Information —

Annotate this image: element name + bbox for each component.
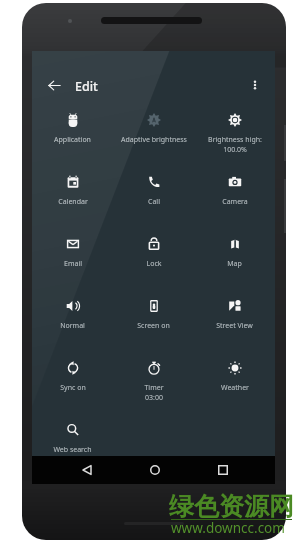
staticText: 100.0% <box>223 145 247 155</box>
staticText: Edit <box>75 78 98 95</box>
staticText: Screen on <box>137 321 170 331</box>
button[interactable]: Screen on <box>113 287 194 349</box>
button[interactable]: Application <box>32 101 113 163</box>
button[interactable]: Call <box>113 163 194 225</box>
staticText: Normal <box>60 321 85 331</box>
staticText: Camera <box>222 197 248 207</box>
staticText: Lock <box>146 259 162 269</box>
staticText: www.downcc.com <box>171 519 285 537</box>
button[interactable]: Recent apps <box>207 456 239 484</box>
button[interactable]: Brightness high: <box>194 101 275 163</box>
staticText: Street View <box>216 321 253 331</box>
button[interactable]: Camera <box>194 163 275 225</box>
button[interactable]: Sync on <box>32 349 113 411</box>
button[interactable]: Lock <box>113 225 194 287</box>
staticText: Email <box>64 259 82 269</box>
button[interactable]: Email <box>32 225 113 287</box>
staticText: 03:00 <box>145 393 163 403</box>
button[interactable]: Map <box>194 225 275 287</box>
button[interactable]: Adaptive brightness <box>113 101 194 163</box>
button[interactable]: Normal <box>32 287 113 349</box>
staticText: 绿色资源网 <box>169 491 294 522</box>
staticText: Sync on <box>60 383 86 393</box>
button[interactable]: Street View <box>194 287 275 349</box>
button[interactable]: Timer <box>113 349 194 411</box>
staticText: Weather <box>221 383 249 393</box>
staticText: Call <box>148 197 160 207</box>
button[interactable]: Back <box>71 456 103 484</box>
button[interactable]: Weather <box>194 349 275 411</box>
staticText: Map <box>227 259 242 269</box>
button[interactable]: Calendar <box>32 163 113 225</box>
button[interactable]: Home <box>139 456 171 484</box>
staticText: Timer <box>144 383 164 393</box>
staticText: Brightness high: <box>208 135 262 145</box>
button[interactable]: More options <box>239 69 271 101</box>
staticText: Adaptive brightness <box>121 135 187 145</box>
staticText: Application <box>54 135 91 145</box>
button[interactable]: Web search <box>32 411 113 473</box>
staticText: Calendar <box>58 197 88 207</box>
button[interactable]: Navigate up <box>36 67 72 103</box>
staticText: Web search <box>53 445 92 455</box>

Task instructions — Write out every line of the entries above exactly, and omit their pictures.

The completed task —
Annotate this image: element name + bbox for each component.
staticText: 100.0% <box>223 145 247 155</box>
staticText: Edit <box>75 78 98 95</box>
staticText: Screen on <box>137 321 170 331</box>
button[interactable]: Screen on <box>113 287 194 349</box>
button[interactable]: Application <box>32 101 113 163</box>
button[interactable]: Call <box>113 163 194 225</box>
staticText: Normal <box>60 321 85 331</box>
staticText: Camera <box>222 197 248 207</box>
staticText: Lock <box>146 259 162 269</box>
staticText: www.downcc.com <box>171 519 285 537</box>
button[interactable]: Recent apps <box>207 456 239 484</box>
button[interactable]: Brightness high: <box>194 101 275 163</box>
staticText: Street View <box>216 321 253 331</box>
button[interactable]: Camera <box>194 163 275 225</box>
button[interactable]: Sync on <box>32 349 113 411</box>
button[interactable]: Lock <box>113 225 194 287</box>
staticText: Email <box>64 259 82 269</box>
button[interactable]: Email <box>32 225 113 287</box>
staticText: 03:00 <box>145 393 163 403</box>
button[interactable]: Map <box>194 225 275 287</box>
button[interactable]: Adaptive brightness <box>113 101 194 163</box>
button[interactable]: Normal <box>32 287 113 349</box>
staticText: 绿色资源网 <box>169 491 294 522</box>
staticText: Sync on <box>60 383 86 393</box>
button[interactable]: Street View <box>194 287 275 349</box>
button[interactable]: Timer <box>113 349 194 411</box>
staticText: Weather <box>221 383 249 393</box>
staticText: Call <box>148 197 160 207</box>
button[interactable]: Back <box>71 456 103 484</box>
button[interactable]: Weather <box>194 349 275 411</box>
staticText: Map <box>227 259 242 269</box>
button[interactable]: Calendar <box>32 163 113 225</box>
button[interactable]: Home <box>139 456 171 484</box>
staticText: Timer <box>144 383 164 393</box>
staticText: Brightness high: <box>208 135 262 145</box>
button[interactable]: More options <box>239 69 271 101</box>
staticText: Adaptive brightness <box>121 135 187 145</box>
staticText: Application <box>54 135 91 145</box>
button[interactable]: Web search <box>32 411 113 473</box>
staticText: Calendar <box>58 197 88 207</box>
button[interactable]: Navigate up <box>36 67 72 103</box>
staticText: Web search <box>53 445 92 455</box>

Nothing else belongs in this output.